We do well to realize that we are in daily need of God’s grace and mercy. We must become like the tax collector in this story who when he came to the temple to pray, he stood in a corner, cast his eyes downward, beat his breast, and cried out to God for mercy. He knew he was not fit to stand before God and pray. And yet we find that he, not the religious leader, was the one who walked away “justified before God” (Luke 18:14).
It is when we understand who we are as people in need of mercy, and then dive into the grace of God, that we protect ourselves from becoming graceless people. In fact, I think understanding our daily need for grace protects us. Specifically, it protects us from at least three things…
Grace protects us from being judgmental
Our world is quick to judge others. In fact, when it comes to first impressions, scientists tell us that in takes only a tenth of a second for us to determine in our minds who that person is and how we will treat them. Like I said, we are quick to judge!
Being judgmental also carries with it the attitude that communicates that we are better than others. Remember the Pharisee and how he viewed the tax collector? If we are not careful, we can become like him, look down our nose at someone else and say things like: “I can’t believe he would do that.”
I believe that self-righteousness is the most dangerous sin. And it’s probably why Jesus addressed it so often with the religious leaders of his day. As we come to think that we are beyond the grace of God, we become people who wonder why people can’t live up to our level of goodness. And we judge them for not doing so.
Grace protects us from being separated from others.
When we think we are better than those around us, we generally don’t associate with them. Or if we do, we have such a “holier than thou” attitude that no one wants to be around us. The reality is that we have just as many problems as everyone else. Just because we sin differently than others doesn’t mean our sin isn’t as serious. It’s amazing how I am quick to notice others with huge sin problems while only viewing myself as struggling with a few bad habits.
The danger of being separate is that you can’t love people from a distance. And they can’t see that you, too, are human. The reality is that we are like everyone else in that we all want to be loved and accepted for who we are. And our deepest need for love can only be met by God Himself who created us in His love.
Grace protects us from ungratefulness.
When we understand what God has done for us in and through Christ, and how wonderful our salvation really is, we become grateful people. I like the words of Martin Lloyd-Jones when he wrote:
Do you habitually think of your own salvation as the greatest and most wonderful thing that has ever happened to you? I will ask a yet more serious question: do you give your neighbors the impression that you have found the most magnificent thing in the world? I have a terrible fear that many people are outside the Christian church because so many of us give them the impression that what we have is something very small, very narrow, very cramped and confined. We have not given them the impression that they are missing the most glorious thing in the entire universe.

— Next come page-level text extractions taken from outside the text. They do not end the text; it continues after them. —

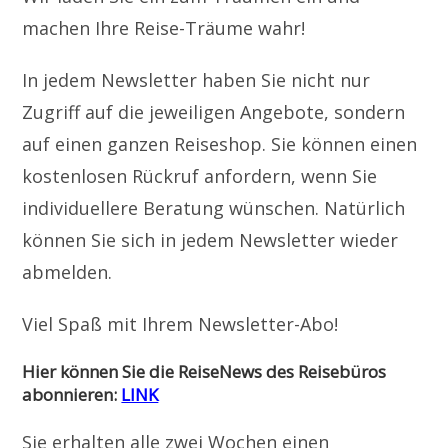
machen Ihre Reise-Träume wahr!
In jedem Newsletter haben Sie nicht nur
Zugriff auf die jeweiligen Angebote, sondern
auf einen ganzen Reiseshop. Sie können einen
kostenlosen Rückruf anfordern, wenn Sie
individuellere Beratung wünschen. Natürlich
können Sie sich in jedem Newsletter wieder
abmelden.
Viel Spaß mit Ihrem Newsletter-Abo!
Hier können Sie die ReiseNews des Reisebüros
abonnieren:
LINK
Sie erhalten alle zwei Wochen einen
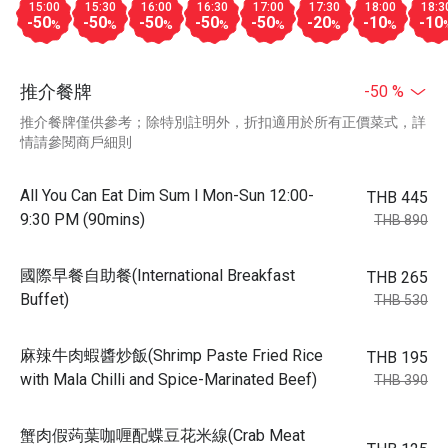
15:00
15:30
16:00
16:30
17:00
17:30
18:00
18:3
-50
-50
-50
-50
-50
-20
-10
-10
%
%
%
%
%
%
%
推介餐牌
-50 %
推介餐牌僅供參考；除特別註明外，折扣適用於所有正價菜式，詳
情請參閱商戶細則
All You Can Eat Dim Sum l Mon-Sun 12:00-
THB 445
9:30 PM (90mins)
THB 890
國際早餐自助餐(International Breakfast
THB 265
Buffet)
THB 530
麻辣牛肉蝦醬炒飯(Shrimp Paste Fried Rice
THB 195
with Mala Chilli and Spice-Marinated Beef)
THB 390
蟹肉假蒟葉咖喱配蝶豆花米線(Crab Meat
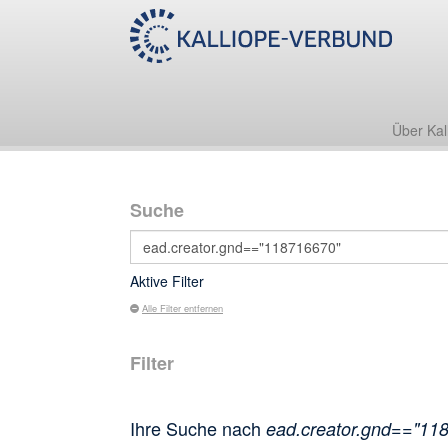
Über Kal
Suche
Aktive Filter
Alle Filter entfernen
Filter
Ihre Suche nach
ead.creator.gnd=="11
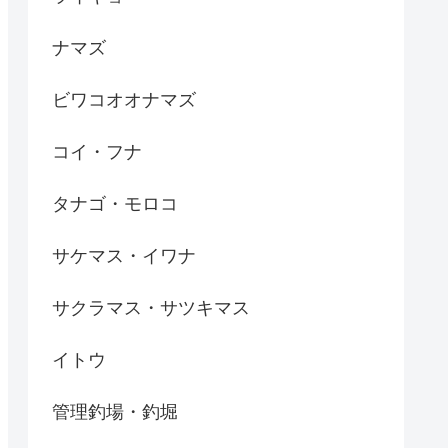
ナマズ
ビワコオオナマズ
コイ・フナ
タナゴ・モロコ
サケマス・イワナ
サクラマス・サツキマス
イトウ
管理釣場・釣堀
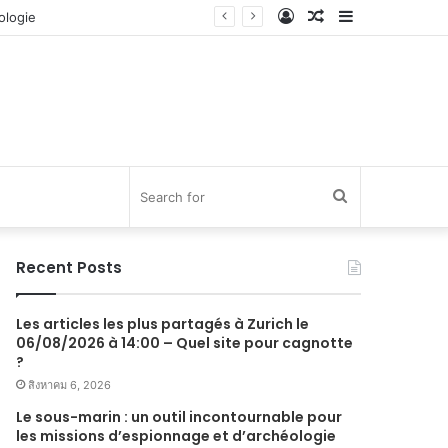
Log
Random
Sidebar
In
Article
Search
for
Recent Posts
Les articles les plus partagés à Zurich le
06/08/2026 à 14:00 – Quel site pour cagnotte
?
สิงหาคม 6, 2026
Le sous-marin : un outil incontournable pour
les missions d’espionnage et d’archéologie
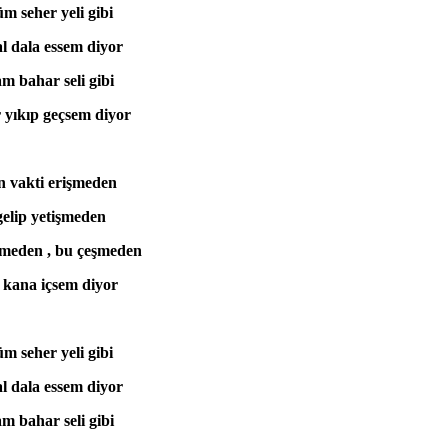
m seher yeli gibi
l dala essem diyor
m bahar seli gibi
r yıkıp geçsem diyor
 vakti erişmeden
gelip yetişmeden
meden , bu çeşmeden
kana içsem diyor
m seher yeli gibi
l dala essem diyor
m bahar seli gibi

Paul, at the end of Romans 11, after he has expounded quite profoundly in all the previous chapters about the salvation we have that comes from God alone, seems to get caught up in all that he has written and can only conclude by writing:
Oh, the depth of the riches and wisdom and knowledge of God! How unsearchable are his judgments and how inscrutable his ways!
“For who has known the mind of the Lord,
or who has been his counselor?”
“Or who has given a gift to him
that he might be repaid?”
For from him and through him and to him are all things. To him be glory forever. Amen.
How amazing is the grace of God? We can’t speak enough about it and yet we must swim in it daily lest we forget our greatest need and become judgmental, aloof, and ungrateful people. Let’s continue to have the heart of the tax collector.